The First International Conference on Vascular Targeting

Meeting Overview1

Philip E. Thorpe2, David J. Chaplin and David C. Blakey

Department of Pharmacology and Simmons Cancer Center, University of Texas Southwestern Medical Center, Dallas, Texas 75390 [P. E. T.]; Oxigene Inc., Boston, Massachusetts 02472 [D. J. C.]; and Cancer and Infection Bioscience Department, AstraZeneca, Alderley Park, Macclesfield, Cheshire SK10 4TG, United Kingdom [D. C. B.]

ABSTRACT

The First International Conference on Vascular Targeting focused on vascular targeting agents (VTAs) that occlude or destroy the pre-existing blood vessels of solid tumors. The VTAs cause a rapid shutdown in the blood supply to the tumor that kills tumor cells by depriving them of oxygen and nutrients. The VTAs are distinct from antiangiogenic agents, which prevent new blood vessel formation. Two major types of VTAs are being developed for cancer: the ligand-directed VTAs that use antibodies, peptides, and growth factors to deliver toxins, procoagulants, and proapoptotic effectors to tumor endothelium, and the small molecule VTAs that do not specifically localize to tumor endothelium but exploit pathophysiological differences between tumor and normal tissue endothelia to induce acute vascular shutdown in tumors.
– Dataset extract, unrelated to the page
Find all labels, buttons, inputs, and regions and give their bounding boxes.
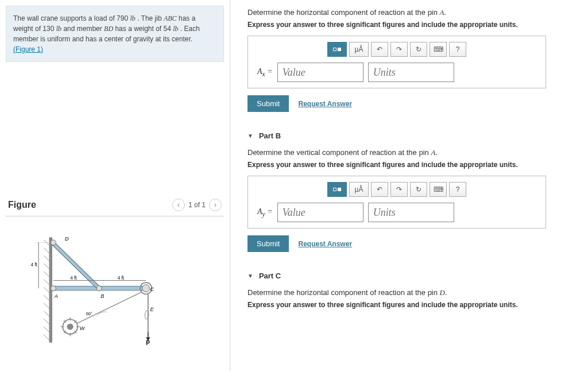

Both approaches were described at the meeting and highlighted the variety of VTAs in preclinical development, their selectivity for tumor endothelium, their rapid antitumor effects, and the improved activity seen when combined with other anticancer approaches (antiproliferative chemotherapeutic drugs, radiation, radiolabeled antibodies, nitric oxide synthetase inhibitors, and antiangiogenic agents). Early clinical studies were summarized for the small molecule VTAs: the antitubulin drugs, combretastatin A4 phosphate (CA4P) and ZD6126, and the flavonoid, 5,6-dimethylxanthenone-4-acetic acid (DMXAA). The agents lacked the bone marrow and gastrointestinal toxicities associated with antiproliferative chemotherapy. As a marker of biological effect, blood flow reductions in tumors were measured using magnetic resonance imaging or positron emission tomography for all of the agents tested, and single-agent clinical activity was seen. These agents are now being evaluated in combined modality studies to see whether the impressive results obtained in experimental models can be translated into humans.